While the drug dealer who joined in a violent robbery hugged her supporters once she was finally released from spending more than 480 days in prison, the former real estate worker who helped her acted differently once she left the courthouse.
“F-k off”, Haylie Ellen Sibley told media outside the ACT Supreme Court while they were taking her photo, after she and Natalie Marie Hyde had just been sentenced on Tuesday (27 February).
Hyde was a drug dealer who had given their victim cash for food and fuel as well as drugs on credit, while he was to do work at a house on Abrahams Crescent in Conder.
But by 8 June 2022, she was angry that he hadn’t repaid her and demanded he pay up, Justice David Mossop said.
The victim organised to hand over the keys to the Abrahams Crescent home to Sibley. But when she arrived at the house, another man was with her.
This man opened the door to the victim’s car and started yelling at him while holding a hammer, then threatened him as well. Sibley took the keys from the victim’s car and the man ordered the victim inside the home.
Inside, the man continued to yell and swung the hammer towards the victim, then asked Sibley to call Hyde. She arrived with two other men and began questioning and hitting the victim, saying, “Why are you lying to me”.
The others also hit him multiple times, took his phone and he gave up his password when he was threatened with the hammer. They stole $50 from him and tried to access his banking apps.
Hyde eventually told the group, “Stop hitting him”. The victim asked to go to the bathroom, but when he was taken there, he jumped out of a window and escaped to seek help from a neighbour.
Justice Mossop said the victim had been confined for about one hour and while limited injuries had been inflicted on him, at one stage he had feared for his life.
Both Hyde and Sibley faced a jury trial last year, in which they were found guilty of aggravated robbery and forcible confinement.
Also, on 13 December 2022, police raided Hyde’s home in Conder where they found items including 155 grams of methylamphetamine and $10,000 cash.
She pleaded guilty to charges including drug trafficking over this later incident.
Justice Mossop said Hyde was a “user-dealer” whose problematic use of meth started in her late 20s and at its peak involved her using 1.5 grams of the drug each day.

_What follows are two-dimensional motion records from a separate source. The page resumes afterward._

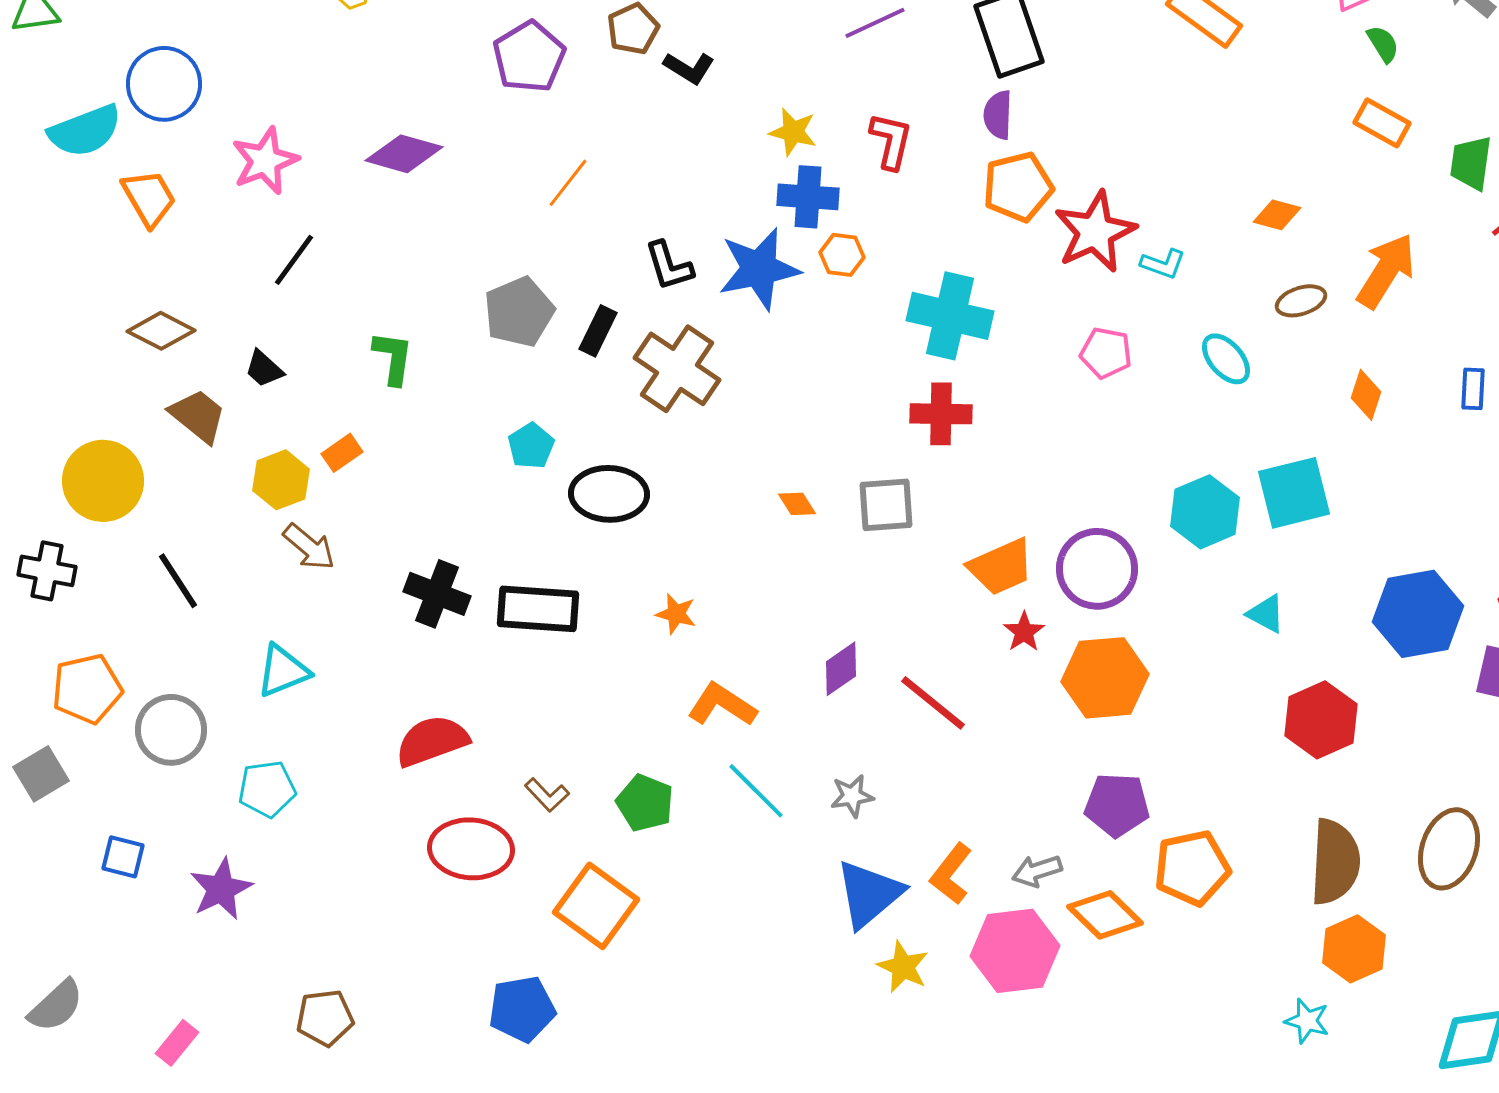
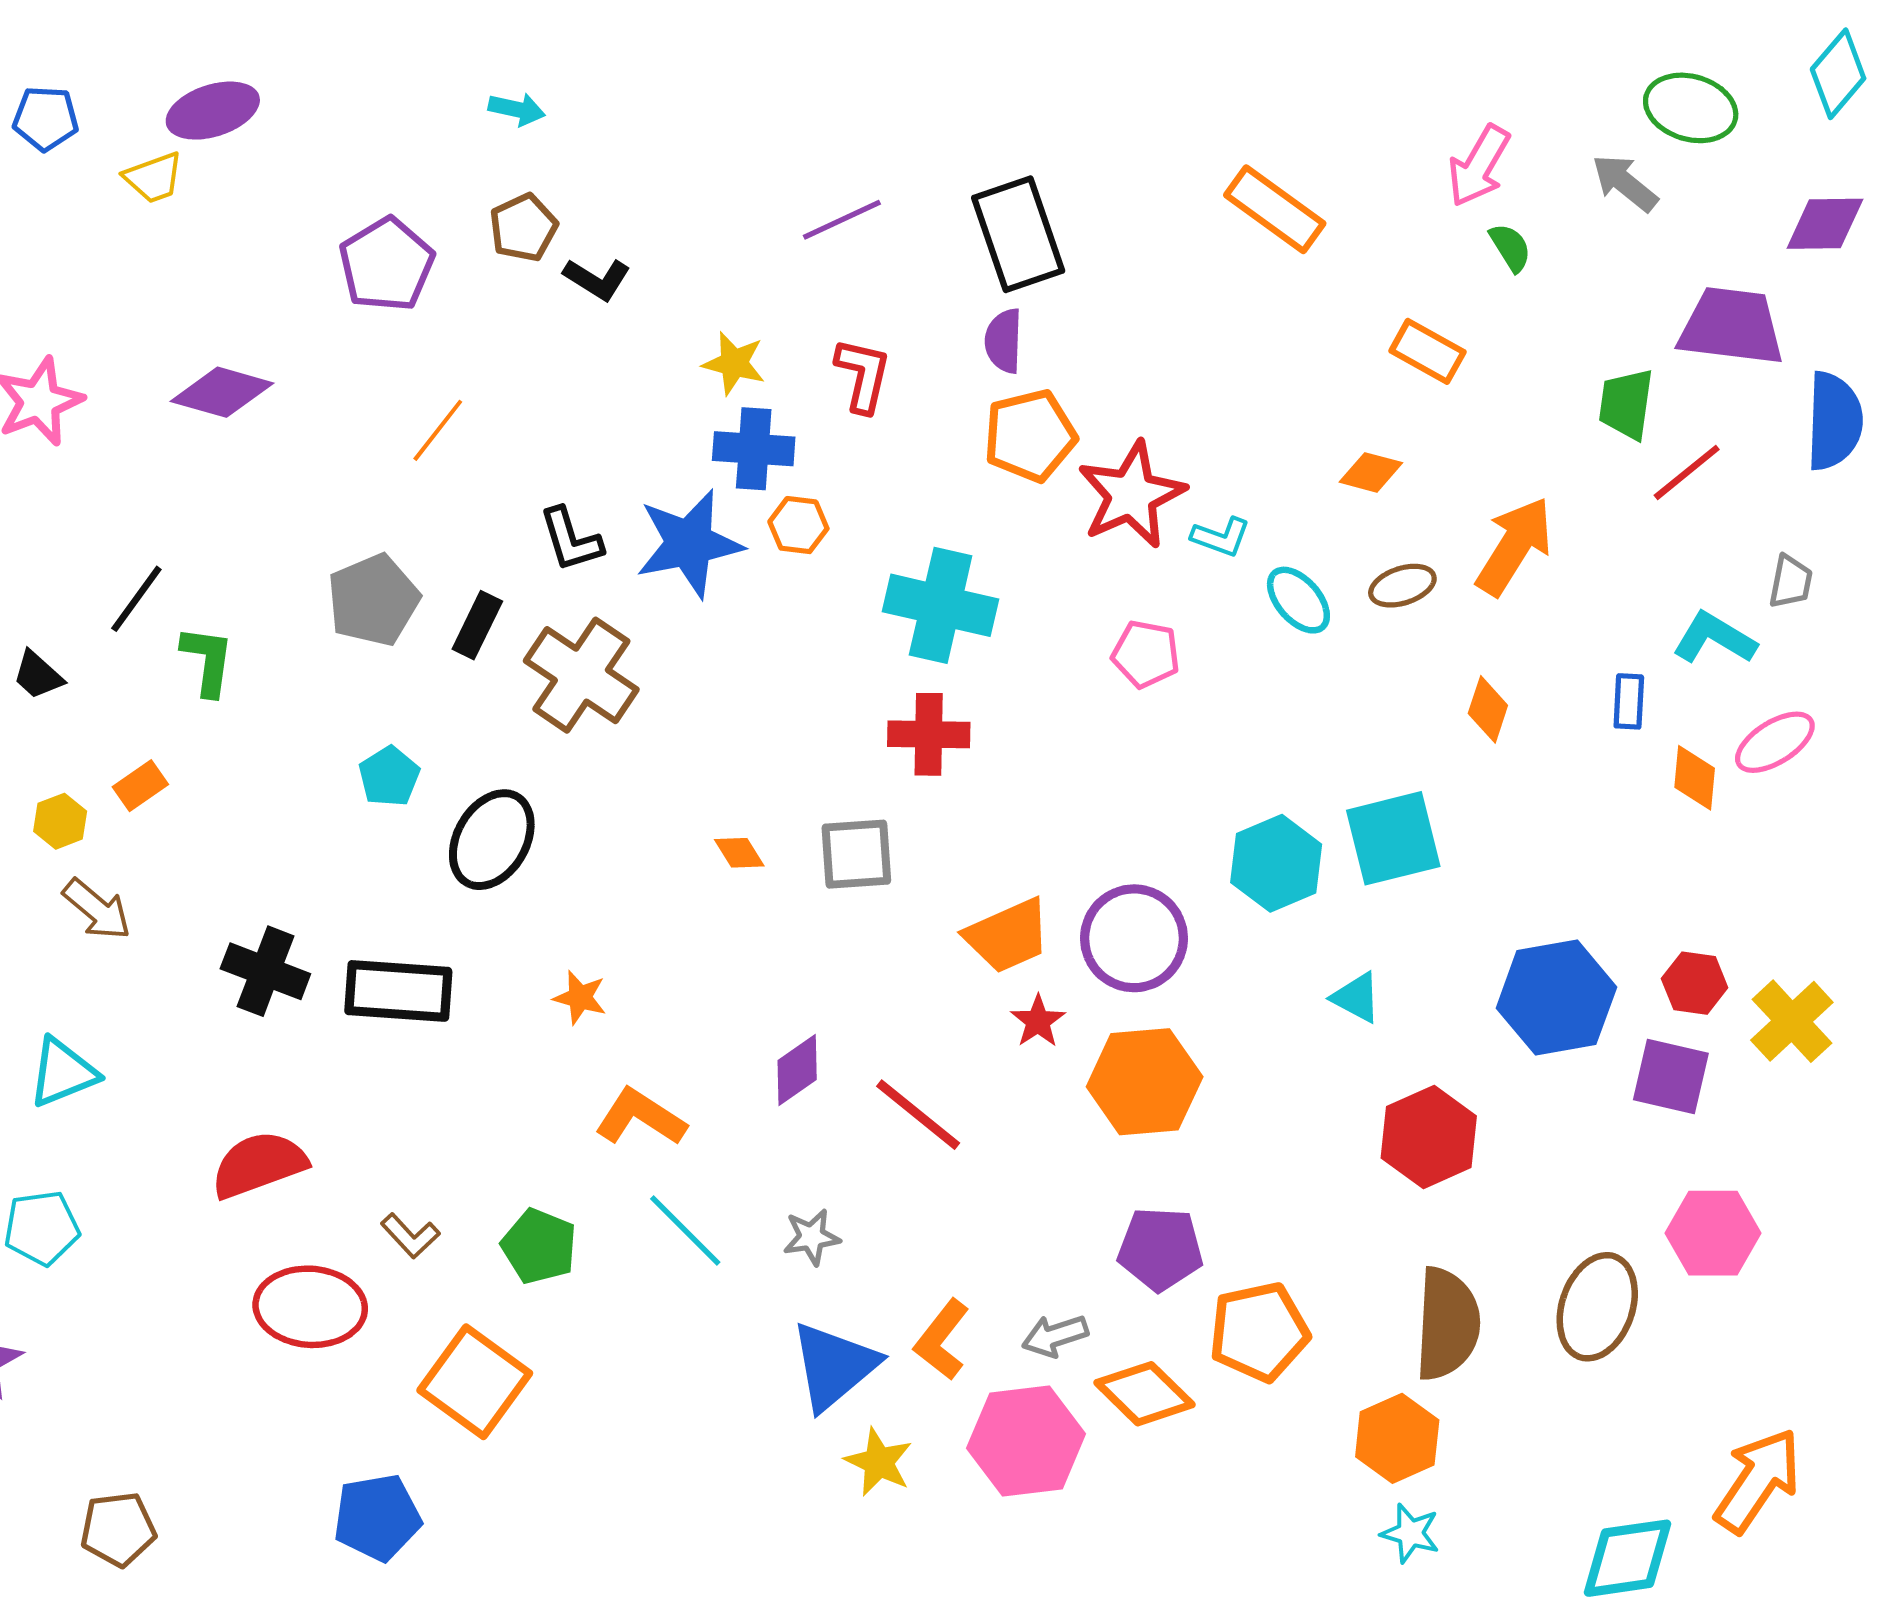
orange rectangle: (1382, 123) -> (1427, 351), moved
black line: (294, 260) -> (136, 599), moved
cyan ellipse: (1226, 359) -> (1298, 600), moved
yellow hexagon: (281, 480) -> (60, 821), size x0.7
black ellipse: (609, 494) -> (492, 840), turned -62
orange hexagon: (1354, 949) -> (1397, 1438), moved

But he also said the now-45-year-old appeared to be at a stage where she wanted to get over her drug addiction.
The judge said the now-39-year-old Sibley had a relatively minor role in the incident, as while she was initially involved with the victim, that appeared to be at the direction of Hyde.
He said she had a real estate licence and worked in the area for 15 years, while she had spent 33 days in custody.
Hyde, who had spent 483 days in custody over her charges, was convicted and sentenced to about three years and three months’ jail, but to be served as an intensive corrections order in the community.
Sibley, who has launched an appeal against her convictions, was convicted and sentenced to one year and three months’ jail, wholly suspended for a two-year good behaviour order.